5.6 Statements of Significance
What Is A Statement Of Significance (…And Why Is It, Well, Significant)?
If you are planning a new building then you can ignore this chapter completely! A Statement of Significance is needed when making changes to a listed church (and unlisted churches in a Conservation Area), so usually relate to the conservation of historic buildings; it provides a summary of the historic development and main features of the building. But beyond that it is good practice to prepare one anyway, and in any case to do so before you come to ask for permission for alterations to the building.
But why is this important? Our churches are ʻmulti-storied placesʼ where the life of previous generations of our community of faith are overlaid. A good Statement of Significance therefore begins with historical research, understanding how a building has changed and hopefully grasping the meaning of the different parts of the building. Above all we need to listen and to learn from the preceding story – it may well help us define better questions for our current generation, which we then set about addressing. The point of the Statement is to uncover the ‘grain’ of the building so that, whether our interventions are bold or timid, we will be working with the building, not against it.
What Should Be Included?
Note the document is a summary, not the final word! A good Statement of Significance should be long enough to cover the important aspects of the building, but short enough that people will want to read it. How long that is will depend on the building – for a simple building it may just be a few pages. The point is to identify the key elements and demonstrate that you have a grasp of the particular areas of importance in the building under your care.

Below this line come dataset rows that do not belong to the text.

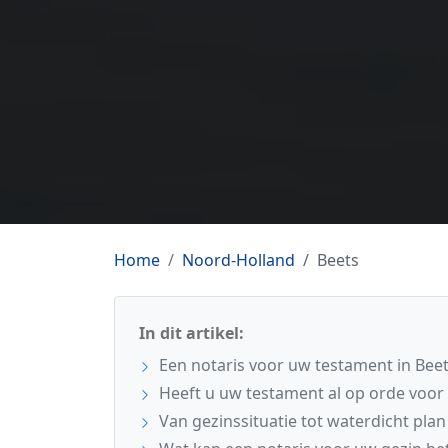
Home
Noord-Holland
Beets
In dit artikel:
Een notaris voor uw testament in Bee
Heeft u uw testament al op orde voor
Van gezinssituatie tot waterdicht plan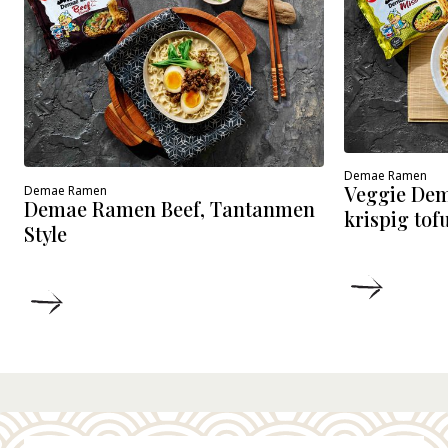
Demae Ramen
Veggie De
Demae Ramen
Demae Ramen Beef, Tantanmen
krispig tof
Style
DETALJ
DETALJER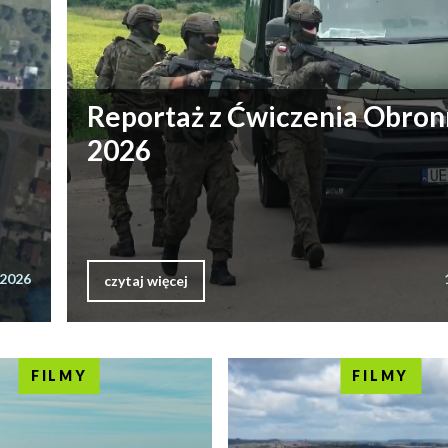
Reportaż z Ćwiczenia Obro
2026
.2026
czytaj więcej
FILMY
FILMY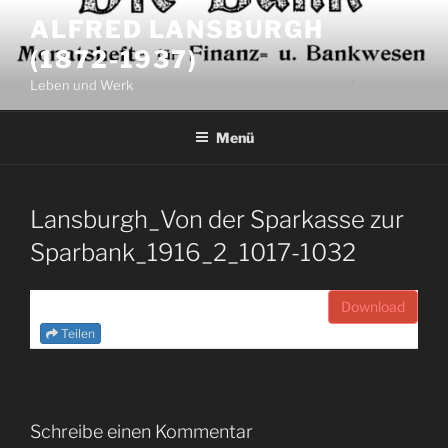
Zum
ALFRED LANSBURGH
Inhalt
(1872-1937)
springen
Leben und Werk
Menü
Lansburgh_Von der Sparkasse zur
Sparbank_1916_2_1017-1032
Download
Teilen
Schreibe einen Kommentar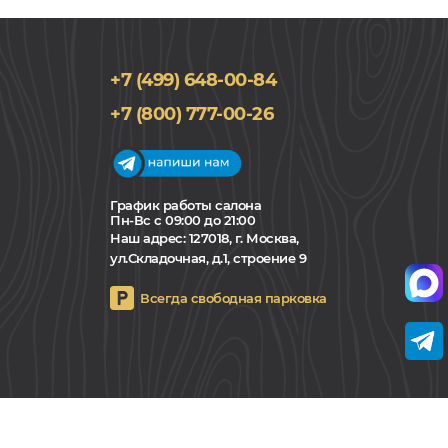
+7 (499) 648-00-84
+7 (800) 777-00-26
График работы салона
Пн-Вс с 09:00 до 21:00
Наш адрес:
127018, г. Москва,
ул.Складочная, д.1, строение 9
Всегда свободная парковка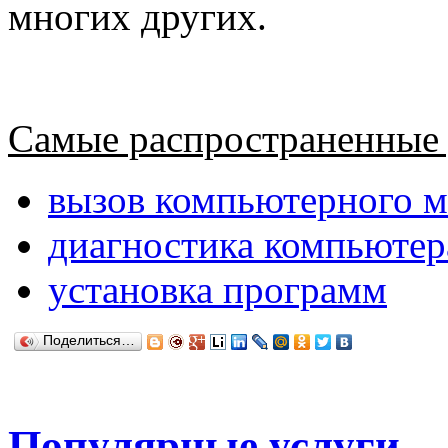
многих других.
Самые распространенные 
вызов компьютерного м
диагностика компьютер
установка программ
Поделиться…
Популярные услуги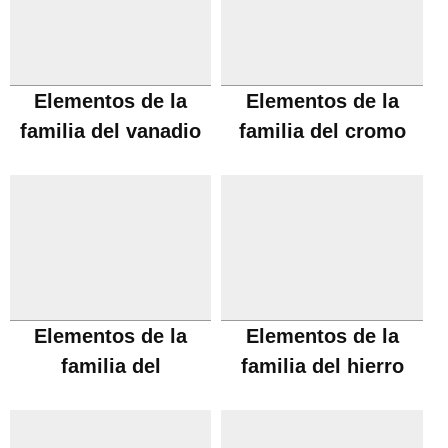
Elementos de la
Elementos de la
familia del vanadio
familia del cromo
Elementos de la
Elementos de la
familia del
familia del hierro
manganeso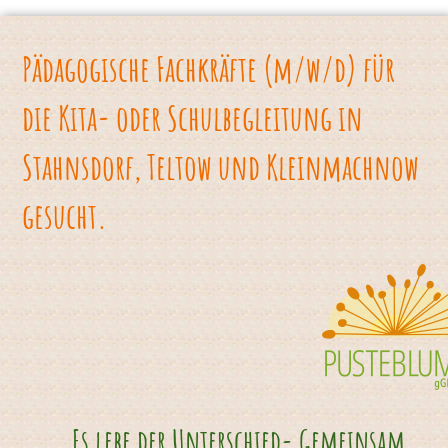
Pädagogische Fachkräfte (m/w/d) für
die Kita- oder Schulbegleitung in
Stahnsdorf, Teltow und Kleinmachnow
gesucht.
Es lebe der Unterschied- Gemeinsam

The Statement should be a document that you revisit at regular intervals – a working document that is kept under review. It should therefore become an excellent source of information for all those interested in your building and should encourage good stewardship of it. It could also form the starting point for a short guidebook, or an existing guidebook might form the basis of your Statement.
An Outline For What The Statement Should Include:
Grade of Listing: (i.e. Grade 1, Grade 2*, Grade 2 or unlisted but in a Conservation Area) and the date of the Listing.
List Description: this is most easily found at British Listed Buildings Online
A Plan of the Church: if the church as grown by stages, the plan should if possible be shaded by date to show the ages of the various parts of the building.
Historical: A section to explain the present built form of the church, starting from it’s earliest recorded origins. Include names of any significant benefactors, architects and craftsmen if known, and relevant dates.
Geographical: how the building sits within the landscape of the area and parish, wether urban or rural. What contribution does the church make to the physical character and quality of its surroundings? Does it have landmark value on an eye-catching site? How does the church relate to its surroundings in terms of scale and architectural language?
Architectural: The Statement should show when the various parts of the building were constructed and when notable additions were made to the interior, for instance the pews, the pulpit, organ or stained glass (if these are important). Some churches hold an important place in the development of ecclesiastical architecture – if so this should be stated. In general do not include details of furnishings etc – i.e. movable items – unless they are of considerable significance. Comment briefly on materials and the current state of repair.
Environmental: Include details of your churchyard, or whatever landscape setting there may be; is this significant in its own right? In a churchyard, identify your oldest graves, particularly if separately listed. Consider the age of any trees, and whether any has a TPO (Tree Preservation Order) – your Local Authority Trees Officer will advise.
Community: Who else sees the church as significant? How is this demonstrated?
Use: A brief comment on how the heritage aspects above are used within the mission of the church.
Four Ways Not To Do It, And One Lifesaver
There is a huge variety in the way individual churches approach their Statement of Significance. Here are some of the ways to do it badly:
- The ‘Back of a Fag Packet’: Fits on half a page and concludes that there is nothing of any significance – but only because whoever wrote it hasn’t looked;
- The ‘Blue Peter’: Simply copy out the relevant page from the Pevsner guide or similar book;
- The ‘Heath Robinson’: Fill in a standard form with a few details; cut and paste from other documents;
- The ‘Rolls Royce’: Pay an external consultant a good deal of money to go away and produce this document for you.
None of these, including the last, makes for a good Statement. Why? Because fundamentally your Statement of Significance is the means by which you as a church demonstrate that you understand your building and value the important bits. No-one expects your understanding to be perfect, but it is important to engage with it.
Thankfully there is a fifth possibility that is currently being developed by the wonderful York-based organisation Christianity and Culture, with backing from English Heritage. This is a web-based tool which provides a helpful structure with lots of guidance, It enables you to break the task down into manageable chunks that can be delegated to different people, and it is highly recommended. We call this ‘The Business’. If you want to take part in the public beta testing of this, please contact Christianity and Culture direct; lots more on this exciting tool in one of the Churchbuild blog posts on Statements of Significance transformed.
Why Should We Care?
The Statement of Significance explains what matters about a building, why and to whom; it includes a description of the main features of the building and an explanation of their significance. If you come to consider alterations to your church, the Statement of Significance will be an invaluable base from which to start, and will help provide a framework and reference for your Statement of Needs (see separate guide). Depending on the nature of any proposed alterations, you may need to expand your Statement of Significance on those aspects of the building that may be impacted by any proposed changes.